Here are some steps towards which survivors can gain financial independence:
- Build financial confidence by enrolling in classes on money management.
- Change the beneficiary on your account to someone other than your abuser.
- Collect and safeguard the details of your financial life, including your existing accounts, assets and any debts. Abusers often hide this information from their partners.
- Save money in your own name, so you have access to cash. If this is difficult because you’re still in the abusive relationship, then options include saving change, taking money out of your paycheck and putting in a separate account under a friend’s address, so the abuser doesn’t find out about it.
- When leaving an abusive relationship, try to take at least half of the money from all joint accounts, so the abuser doesn’t drain the accounts and leave you with nothing.
- Plan your finances ahead of time and make a budget for your spending, when you leave.

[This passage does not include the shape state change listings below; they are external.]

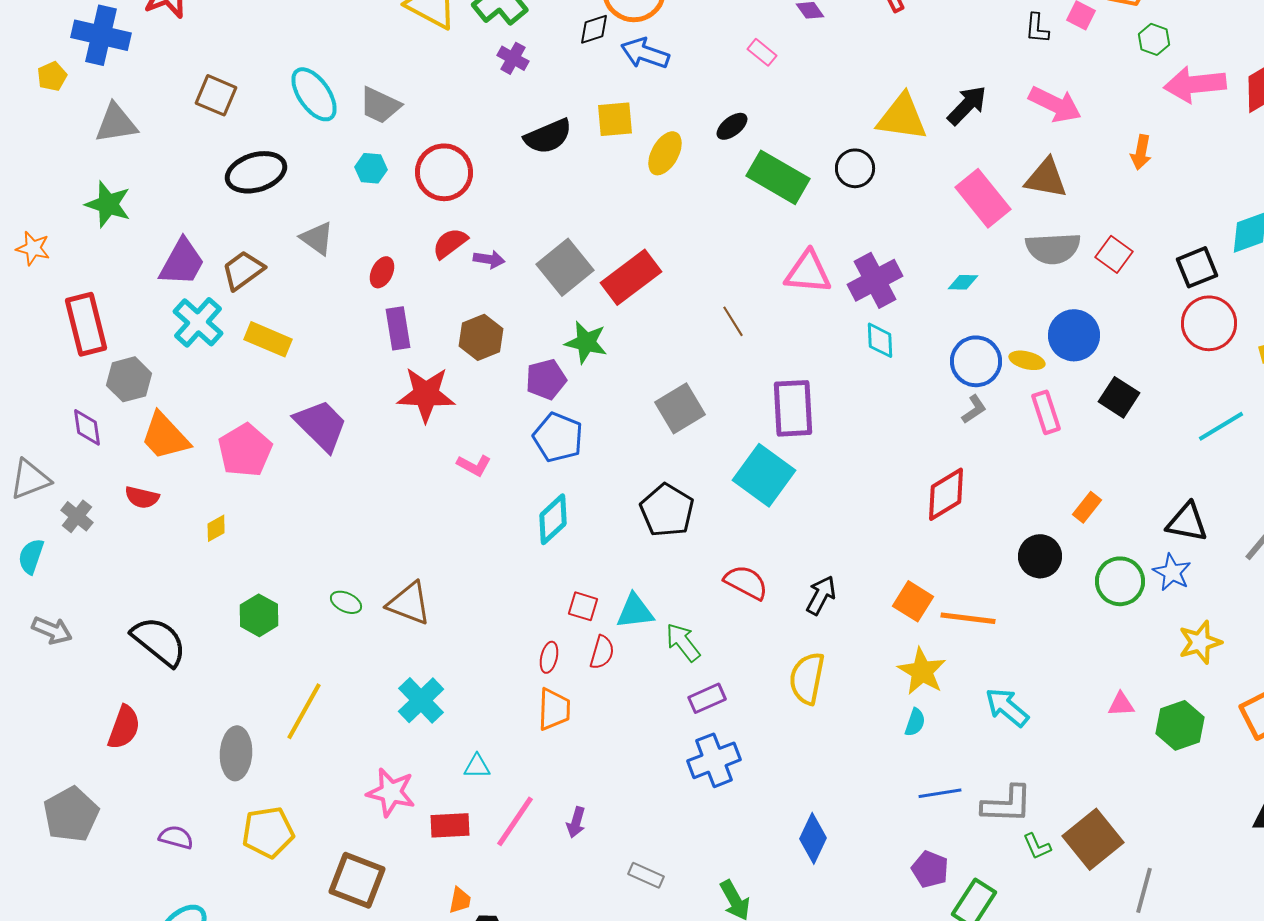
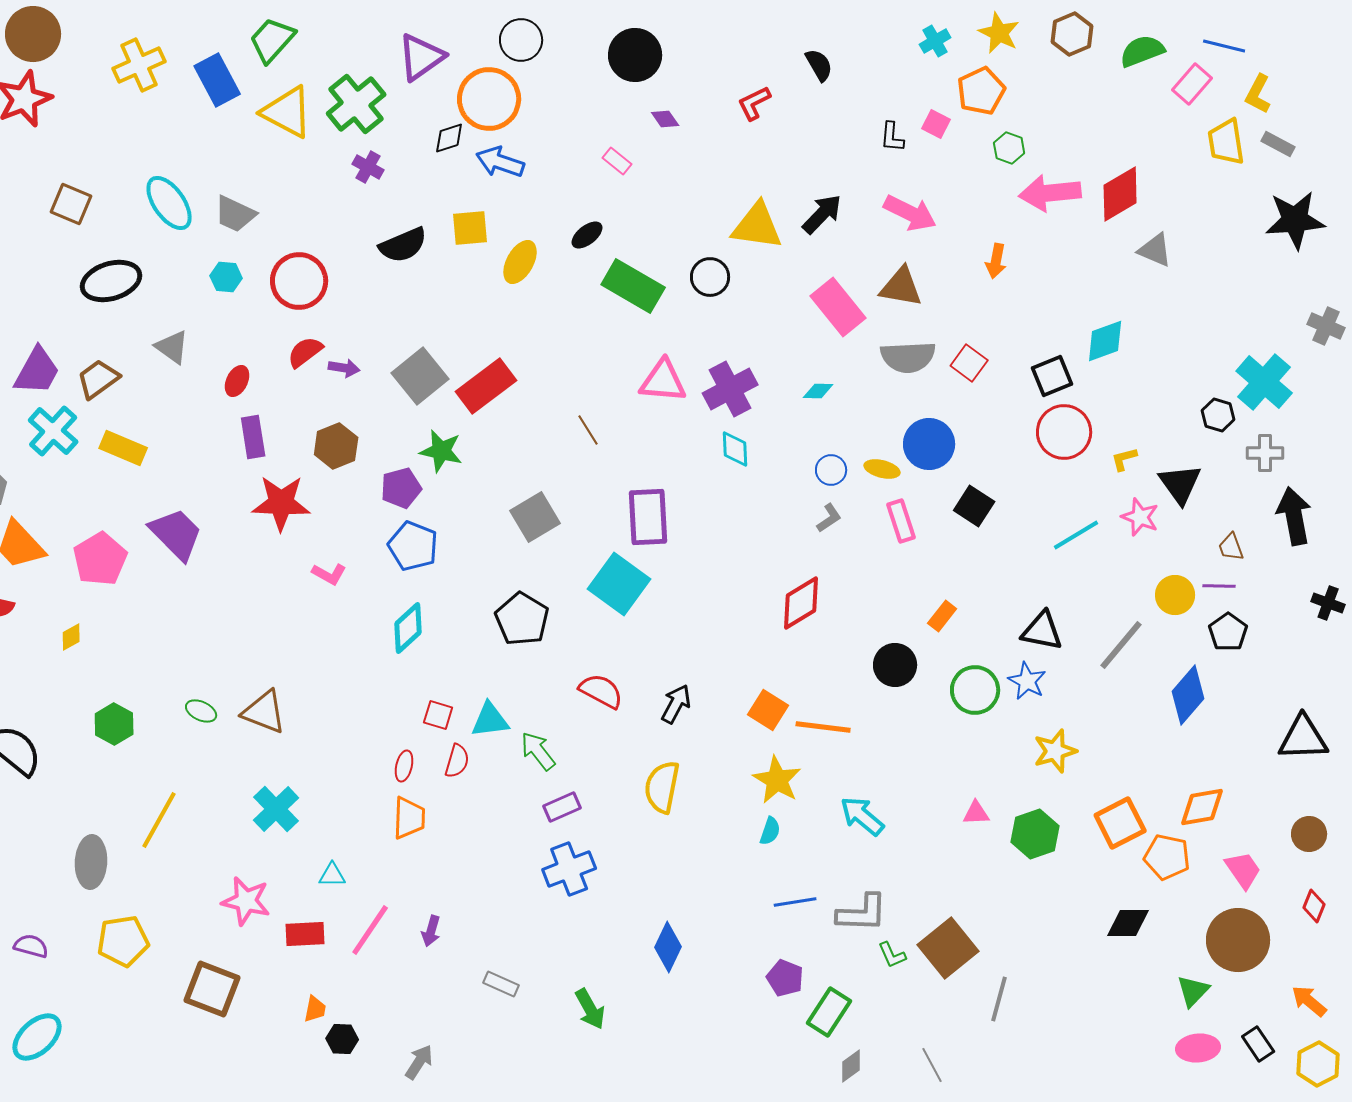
blue circle: (976, 361) -> (831, 470), size x0.6

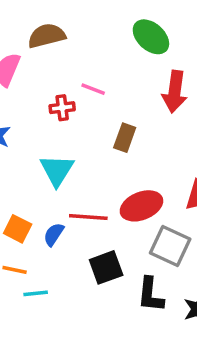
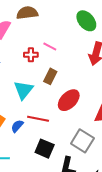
brown rectangle: (125, 138) -> (50, 76), moved
red ellipse: (141, 206) -> (69, 100), moved, turned -30
black square: (106, 267) -> (45, 149), turned 36

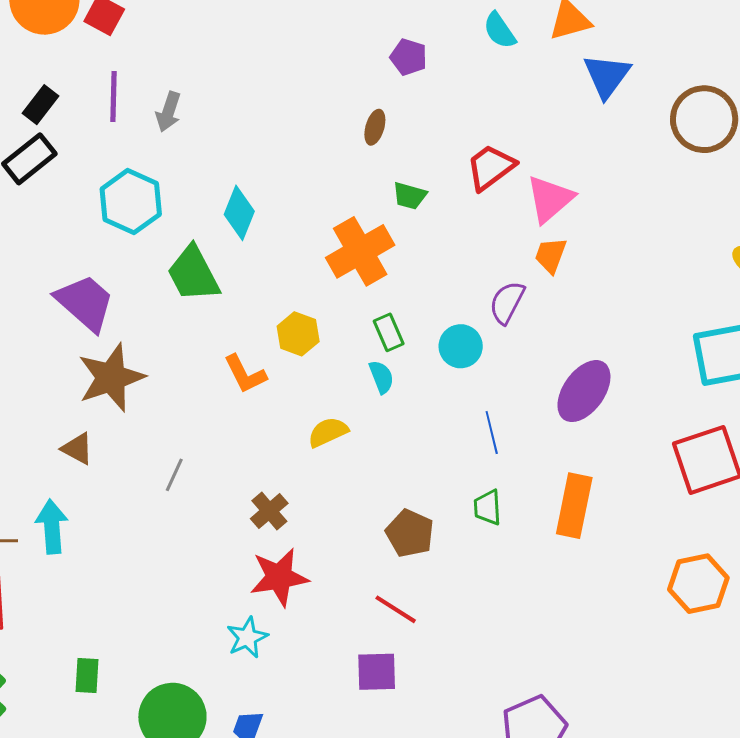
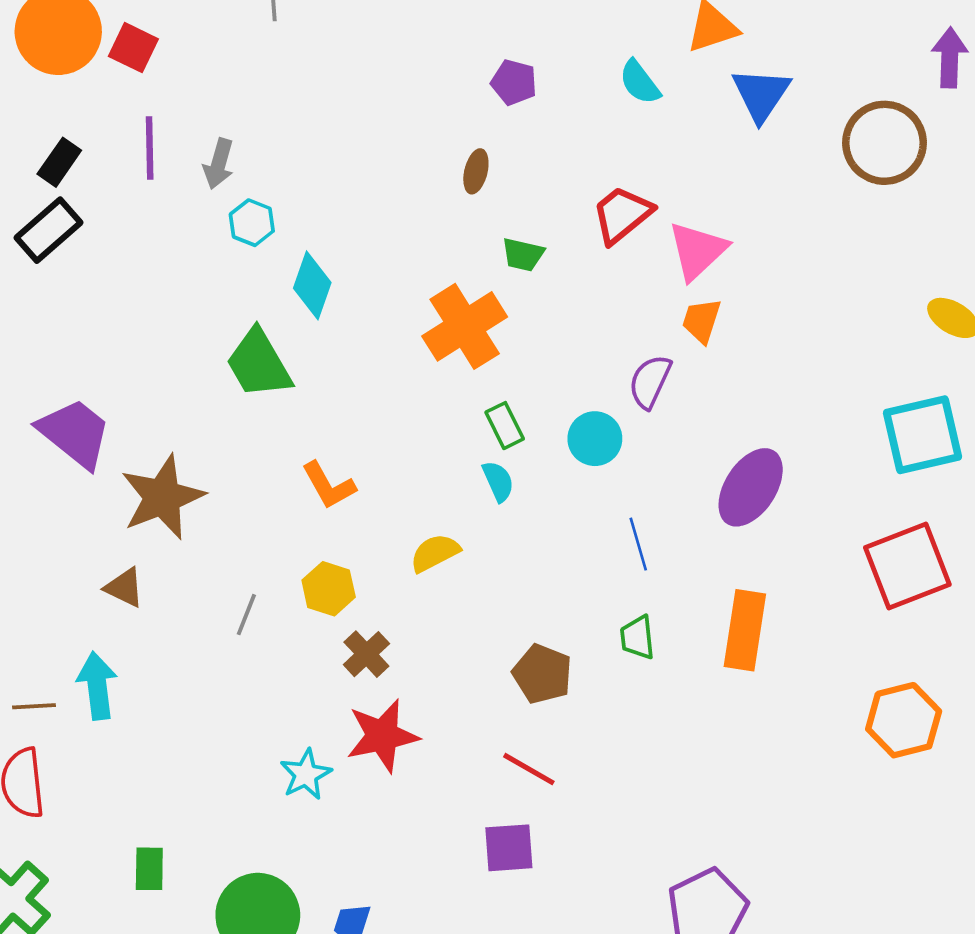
cyan semicircle: (500, 31) -> (640, 82), moved
cyan hexagon: (131, 202) -> (252, 223), moved, size x0.6
purple trapezoid: (85, 303) -> (75, 433), moved
yellow hexagon: (298, 334) -> (329, 589), moved
cyan star: (247, 637) -> (306, 774), moved

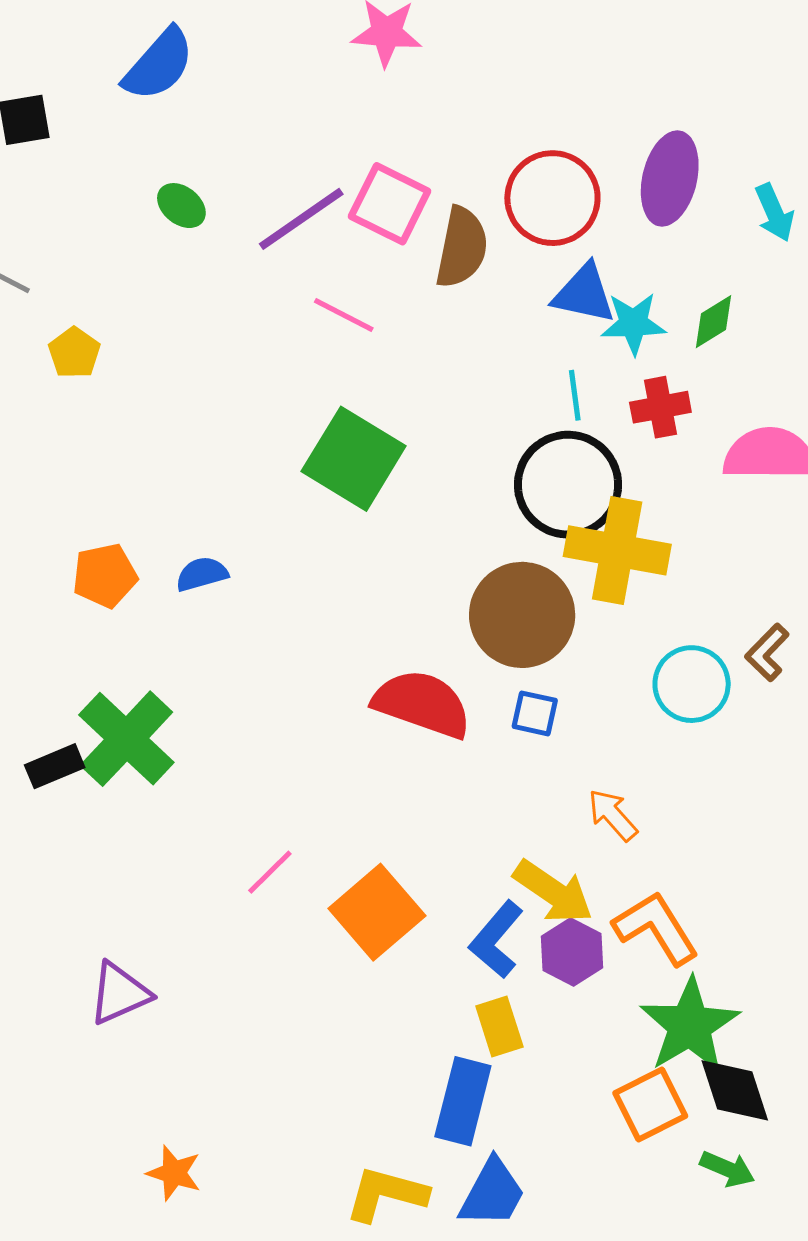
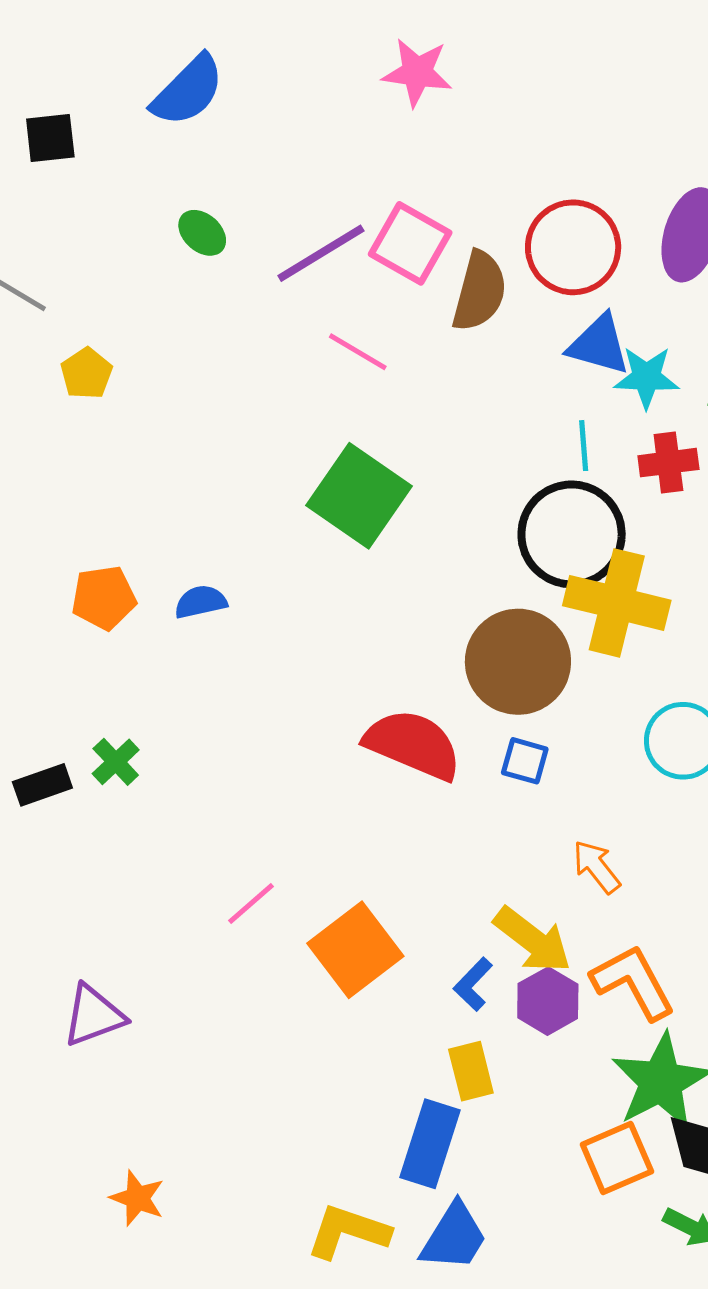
green cross: (126, 739) -> (116, 762), size x0.5
blue L-shape: (496, 940) -> (473, 984), size x0.7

- Build a credit history in your own name by having your own credit card, bank account and other accounts, and have the statements delivered electronically.
- Protect your identity by keeping your Social Security number and other personal details, such as pin numbers, safe and sharing them with as few people as possible. Change them if necessary.
- Check if your state offers the address confidentiality program, so your address stays hidden from your abuser.